Life Assurance – Bewildered by the options? AM Financial explains
Updated: Sep 20
A quick refresher
In exchange for a regular, usually monthly, payment from you, life assurance pays out a lump sum on your death. The policy can be in force for the whole of your life (“whole of life assurance”).
Alternatively, it can be in force for a temporary period (“term assurance”). An example of the latter is a mortgage protection policy, which we deal with in a separate blog.
OK, term assurance – so a policy for myself for something like 20 years ?

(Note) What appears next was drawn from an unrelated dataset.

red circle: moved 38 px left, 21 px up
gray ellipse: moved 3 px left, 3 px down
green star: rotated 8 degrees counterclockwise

Yes, this policy pays out on your death during this term. It could be 20 years, 30 years or until your retirement date. It is likely that your employer gives you such a benefit – e.g. a payoff of three times your salary to pass to your estate if you die whilst employed by the company before your retirement age.
A term assurance policy can be a single life policy – as above. Or It can also be a joint life policy – e.g. for a married couple. This policy pays out on the first death within the couple within the given term.

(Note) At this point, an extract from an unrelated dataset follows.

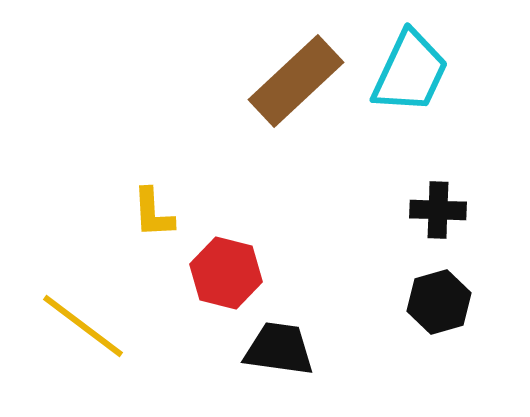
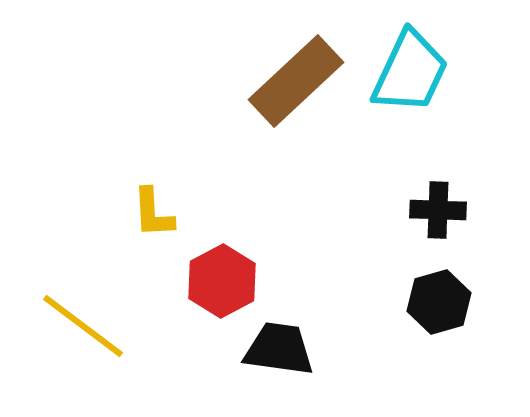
red hexagon: moved 4 px left, 8 px down; rotated 18 degrees clockwise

Also commonly available is a dual life policy which pays out on both deaths if they occur within the term. Certain insurers in the market are currently offering dual life policies at the same pricing as a joint life policy.
But what if the term of my policy expires just as my health deteriorates ?

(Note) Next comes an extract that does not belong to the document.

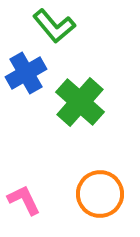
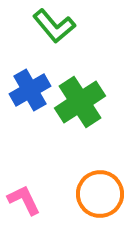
blue cross: moved 4 px right, 17 px down
green cross: rotated 15 degrees clockwise
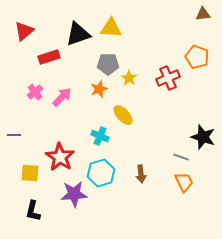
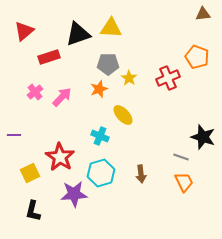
yellow square: rotated 30 degrees counterclockwise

Yes, this is a risk with term assurance. The monthly cost (premiums) of life assurance will be much higher than for healthy lives – which pay the normal premium. Renewing your life assurance will be expensive.
There is an option to purchase convertible term assurance. This allows you to extend the term of the assurance policy at ordinary rates for example, if your health deteriorates. The extra cost for this option is typically 5% to 10%.
A similar protective mechanism is an insurability option which gives the option to extend the term of the assurance on the occurrence of certain events – e.g. the birth of a child. This can be done irrespective of your health.
Do my dependents have to receive a lump sum on my death. I am worried about the stress of investing. Is there an option to replace my income directly upon my death?
In many cases, it is easier to quantify how much income per month your dependents would need rather than figuring out how big a lump sum would need to be.
A regular income benefit policy pays the regular income you require for your dependents from your death until the end of the term on the policy.
What other options are there with life assurance?
One risk with life assurance is that large increases in inflation can reduce the value of lump sum payments. An indexation option can be built in to index lump sum payments (and premiums) to inflation.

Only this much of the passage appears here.